* [What you need to do] Go to the line in the entries below that holds "Dağıtılıyor" and repeat exactly from there through the line that holds "Şahbaz Şerif tarafından", inclusive.

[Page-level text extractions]
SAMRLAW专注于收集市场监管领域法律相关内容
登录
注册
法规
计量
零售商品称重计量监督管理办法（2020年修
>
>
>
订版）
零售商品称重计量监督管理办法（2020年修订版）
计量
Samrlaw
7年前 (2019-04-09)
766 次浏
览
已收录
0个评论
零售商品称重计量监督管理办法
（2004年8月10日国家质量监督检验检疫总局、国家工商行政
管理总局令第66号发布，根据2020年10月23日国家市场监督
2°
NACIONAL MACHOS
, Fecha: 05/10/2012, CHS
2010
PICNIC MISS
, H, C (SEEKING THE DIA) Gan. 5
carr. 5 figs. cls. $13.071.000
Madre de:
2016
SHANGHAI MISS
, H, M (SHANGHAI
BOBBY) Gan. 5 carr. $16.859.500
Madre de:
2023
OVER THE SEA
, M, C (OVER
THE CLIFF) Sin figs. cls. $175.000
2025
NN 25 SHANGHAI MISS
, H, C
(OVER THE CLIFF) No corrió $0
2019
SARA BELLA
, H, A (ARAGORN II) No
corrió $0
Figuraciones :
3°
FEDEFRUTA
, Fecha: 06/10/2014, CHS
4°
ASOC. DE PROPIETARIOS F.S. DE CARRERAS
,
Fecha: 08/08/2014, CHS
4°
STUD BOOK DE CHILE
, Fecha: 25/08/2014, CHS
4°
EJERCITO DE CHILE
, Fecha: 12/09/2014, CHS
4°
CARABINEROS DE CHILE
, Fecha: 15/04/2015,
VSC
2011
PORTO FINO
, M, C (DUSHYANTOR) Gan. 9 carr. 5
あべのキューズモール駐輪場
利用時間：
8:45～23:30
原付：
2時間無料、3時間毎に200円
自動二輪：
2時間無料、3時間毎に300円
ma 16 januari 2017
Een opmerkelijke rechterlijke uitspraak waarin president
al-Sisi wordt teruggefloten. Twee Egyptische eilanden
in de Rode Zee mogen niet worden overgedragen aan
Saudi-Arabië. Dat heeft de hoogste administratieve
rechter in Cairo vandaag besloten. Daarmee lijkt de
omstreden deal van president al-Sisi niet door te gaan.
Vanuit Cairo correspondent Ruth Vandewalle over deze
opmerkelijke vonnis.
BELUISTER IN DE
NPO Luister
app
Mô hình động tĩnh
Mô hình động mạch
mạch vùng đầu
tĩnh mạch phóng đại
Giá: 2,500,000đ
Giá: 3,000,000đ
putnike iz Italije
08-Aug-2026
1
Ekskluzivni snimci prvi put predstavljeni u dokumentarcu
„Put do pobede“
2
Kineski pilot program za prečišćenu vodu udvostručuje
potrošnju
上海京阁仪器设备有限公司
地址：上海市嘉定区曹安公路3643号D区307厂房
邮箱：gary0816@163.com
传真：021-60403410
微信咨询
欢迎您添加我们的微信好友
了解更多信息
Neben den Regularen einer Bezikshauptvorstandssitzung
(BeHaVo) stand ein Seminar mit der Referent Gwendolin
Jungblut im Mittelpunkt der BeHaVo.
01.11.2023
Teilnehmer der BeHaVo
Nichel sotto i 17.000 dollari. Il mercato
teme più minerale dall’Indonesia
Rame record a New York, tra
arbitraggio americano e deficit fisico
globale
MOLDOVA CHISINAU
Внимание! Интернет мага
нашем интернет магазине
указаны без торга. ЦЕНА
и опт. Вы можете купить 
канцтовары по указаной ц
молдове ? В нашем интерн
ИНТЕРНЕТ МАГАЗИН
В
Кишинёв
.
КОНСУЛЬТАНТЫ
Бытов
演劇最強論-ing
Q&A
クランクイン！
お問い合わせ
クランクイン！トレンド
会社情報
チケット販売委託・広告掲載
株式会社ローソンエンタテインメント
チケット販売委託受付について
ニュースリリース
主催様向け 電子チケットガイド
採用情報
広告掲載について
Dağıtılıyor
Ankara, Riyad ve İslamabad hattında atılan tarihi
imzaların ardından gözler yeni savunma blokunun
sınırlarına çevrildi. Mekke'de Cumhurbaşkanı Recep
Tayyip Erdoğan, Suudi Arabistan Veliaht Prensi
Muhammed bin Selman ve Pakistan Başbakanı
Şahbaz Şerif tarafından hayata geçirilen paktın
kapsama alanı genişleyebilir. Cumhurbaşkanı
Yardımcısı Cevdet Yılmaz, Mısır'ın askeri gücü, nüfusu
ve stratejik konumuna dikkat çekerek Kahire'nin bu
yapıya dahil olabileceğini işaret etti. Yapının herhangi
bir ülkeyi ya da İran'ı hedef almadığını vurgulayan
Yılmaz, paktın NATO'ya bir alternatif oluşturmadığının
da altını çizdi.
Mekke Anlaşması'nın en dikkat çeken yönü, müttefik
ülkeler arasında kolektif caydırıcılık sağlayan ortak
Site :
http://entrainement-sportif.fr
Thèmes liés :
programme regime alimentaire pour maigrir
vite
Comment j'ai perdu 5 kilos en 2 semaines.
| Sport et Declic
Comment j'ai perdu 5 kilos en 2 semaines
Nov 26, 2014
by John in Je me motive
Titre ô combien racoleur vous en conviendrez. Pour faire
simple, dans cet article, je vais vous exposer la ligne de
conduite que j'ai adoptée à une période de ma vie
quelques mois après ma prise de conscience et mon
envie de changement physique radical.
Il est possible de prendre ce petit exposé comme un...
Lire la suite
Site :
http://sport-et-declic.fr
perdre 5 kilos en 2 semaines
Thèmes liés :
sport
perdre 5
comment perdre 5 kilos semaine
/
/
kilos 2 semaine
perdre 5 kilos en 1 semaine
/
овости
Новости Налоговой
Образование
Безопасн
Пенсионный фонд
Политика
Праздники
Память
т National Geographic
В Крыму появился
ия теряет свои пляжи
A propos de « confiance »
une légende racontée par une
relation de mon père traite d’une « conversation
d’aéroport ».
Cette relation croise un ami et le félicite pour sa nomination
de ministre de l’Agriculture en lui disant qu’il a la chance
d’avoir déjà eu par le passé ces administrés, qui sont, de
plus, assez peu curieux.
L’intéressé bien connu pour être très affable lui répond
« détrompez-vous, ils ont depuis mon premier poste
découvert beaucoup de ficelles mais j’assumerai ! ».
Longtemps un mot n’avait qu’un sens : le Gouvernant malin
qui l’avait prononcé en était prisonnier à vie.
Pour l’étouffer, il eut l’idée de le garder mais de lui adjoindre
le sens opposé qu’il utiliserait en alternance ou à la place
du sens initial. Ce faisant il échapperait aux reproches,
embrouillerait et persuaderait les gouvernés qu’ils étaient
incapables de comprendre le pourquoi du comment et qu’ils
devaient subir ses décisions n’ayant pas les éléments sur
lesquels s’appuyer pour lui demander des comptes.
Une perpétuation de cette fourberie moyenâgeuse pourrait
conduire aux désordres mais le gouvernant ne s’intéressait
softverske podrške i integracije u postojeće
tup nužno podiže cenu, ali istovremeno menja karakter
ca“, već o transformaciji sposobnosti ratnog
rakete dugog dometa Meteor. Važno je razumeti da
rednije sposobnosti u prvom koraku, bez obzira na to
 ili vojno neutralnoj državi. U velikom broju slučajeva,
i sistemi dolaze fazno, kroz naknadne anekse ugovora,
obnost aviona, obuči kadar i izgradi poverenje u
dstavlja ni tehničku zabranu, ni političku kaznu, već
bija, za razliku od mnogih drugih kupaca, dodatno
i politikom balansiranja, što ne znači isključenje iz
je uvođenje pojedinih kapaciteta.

* [Response to the exercise]
Dağıtılıyor
Ankara, Riyad ve İslamabad hattında atılan tarihi
imzaların ardından gözler yeni savunma blokunun
sınırlarına çevrildi. Mekke'de Cumhurbaşkanı Recep
Tayyip Erdoğan, Suudi Arabistan Veliaht Prensi
Muhammed bin Selman ve Pakistan Başbakanı
Şahbaz Şerif tarafından hayata geçirilen paktın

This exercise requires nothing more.